Scan the records below for the line with "PRESS ACCREDITATION" and the line with "Operated by FX-EDGE". Repeat those two lines and every line between them exactly, and nothing else.

Transcribed page contents:
=-=-=-=-=

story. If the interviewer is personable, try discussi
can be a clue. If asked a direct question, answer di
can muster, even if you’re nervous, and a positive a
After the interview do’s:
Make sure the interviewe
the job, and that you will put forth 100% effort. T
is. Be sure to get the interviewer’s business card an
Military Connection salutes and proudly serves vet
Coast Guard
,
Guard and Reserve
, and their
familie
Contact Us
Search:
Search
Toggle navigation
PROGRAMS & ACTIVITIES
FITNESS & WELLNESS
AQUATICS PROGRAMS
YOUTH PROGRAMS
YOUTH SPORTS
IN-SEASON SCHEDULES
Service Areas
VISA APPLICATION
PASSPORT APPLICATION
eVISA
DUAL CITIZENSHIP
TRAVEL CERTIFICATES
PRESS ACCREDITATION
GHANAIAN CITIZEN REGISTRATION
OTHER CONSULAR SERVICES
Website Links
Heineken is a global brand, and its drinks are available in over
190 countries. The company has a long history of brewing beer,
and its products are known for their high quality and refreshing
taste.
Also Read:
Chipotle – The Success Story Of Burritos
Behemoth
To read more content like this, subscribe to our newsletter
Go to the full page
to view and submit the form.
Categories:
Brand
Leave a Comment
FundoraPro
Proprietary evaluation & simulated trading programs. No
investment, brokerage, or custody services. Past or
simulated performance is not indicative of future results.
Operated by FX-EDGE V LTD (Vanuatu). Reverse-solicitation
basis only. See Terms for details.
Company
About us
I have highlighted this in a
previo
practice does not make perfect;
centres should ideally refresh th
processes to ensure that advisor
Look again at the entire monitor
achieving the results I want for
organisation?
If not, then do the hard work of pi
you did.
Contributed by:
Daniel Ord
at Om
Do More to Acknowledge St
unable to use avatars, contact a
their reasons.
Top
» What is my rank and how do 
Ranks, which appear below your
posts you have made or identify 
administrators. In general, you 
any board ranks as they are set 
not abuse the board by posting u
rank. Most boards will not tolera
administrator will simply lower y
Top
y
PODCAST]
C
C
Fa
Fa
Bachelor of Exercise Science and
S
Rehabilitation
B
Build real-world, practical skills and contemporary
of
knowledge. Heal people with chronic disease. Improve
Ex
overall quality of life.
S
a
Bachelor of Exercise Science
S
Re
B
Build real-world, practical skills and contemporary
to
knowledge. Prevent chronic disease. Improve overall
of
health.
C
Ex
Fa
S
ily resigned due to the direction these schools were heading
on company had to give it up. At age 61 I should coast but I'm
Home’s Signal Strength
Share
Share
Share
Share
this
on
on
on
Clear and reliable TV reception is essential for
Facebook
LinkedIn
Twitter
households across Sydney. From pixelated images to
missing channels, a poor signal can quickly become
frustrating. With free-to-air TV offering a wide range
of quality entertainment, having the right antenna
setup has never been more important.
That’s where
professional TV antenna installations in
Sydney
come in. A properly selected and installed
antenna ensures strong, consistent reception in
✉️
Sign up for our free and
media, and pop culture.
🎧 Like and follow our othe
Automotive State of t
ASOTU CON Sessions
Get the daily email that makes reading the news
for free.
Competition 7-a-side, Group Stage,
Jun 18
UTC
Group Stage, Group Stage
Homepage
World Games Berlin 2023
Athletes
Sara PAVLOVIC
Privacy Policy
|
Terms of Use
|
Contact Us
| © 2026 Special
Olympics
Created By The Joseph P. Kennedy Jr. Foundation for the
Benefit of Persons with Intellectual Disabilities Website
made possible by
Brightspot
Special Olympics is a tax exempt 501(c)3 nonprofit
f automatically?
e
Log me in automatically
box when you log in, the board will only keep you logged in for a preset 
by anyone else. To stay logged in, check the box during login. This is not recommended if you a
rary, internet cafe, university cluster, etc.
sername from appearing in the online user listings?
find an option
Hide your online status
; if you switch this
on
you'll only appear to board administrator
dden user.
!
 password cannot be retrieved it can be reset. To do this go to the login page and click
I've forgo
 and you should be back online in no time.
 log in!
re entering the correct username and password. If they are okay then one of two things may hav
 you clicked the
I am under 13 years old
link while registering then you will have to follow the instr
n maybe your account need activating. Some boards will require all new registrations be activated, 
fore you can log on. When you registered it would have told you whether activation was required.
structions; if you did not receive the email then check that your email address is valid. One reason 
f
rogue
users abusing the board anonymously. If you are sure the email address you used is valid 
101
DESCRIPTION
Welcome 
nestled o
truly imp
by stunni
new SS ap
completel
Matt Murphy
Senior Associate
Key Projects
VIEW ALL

=-=-=-=-=

◆ Worked solution:
PRESS ACCREDITATION
GHANAIAN CITIZEN REGISTRATION
OTHER CONSULAR SERVICES
Website Links
Heineken is a global brand, and its drinks are available in over
190 countries. The company has a long history of brewing beer,
and its products are known for their high quality and refreshing
taste.
Also Read:
Chipotle – The Success Story Of Burritos
Behemoth
To read more content like this, subscribe to our newsletter
Go to the full page
to view and submit the form.
Categories:
Brand
Leave a Comment
FundoraPro
Proprietary evaluation & simulated trading programs. No
investment, brokerage, or custody services. Past or
simulated performance is not indicative of future results.
Operated by FX-EDGE V LTD (Vanuatu). Reverse-solicitation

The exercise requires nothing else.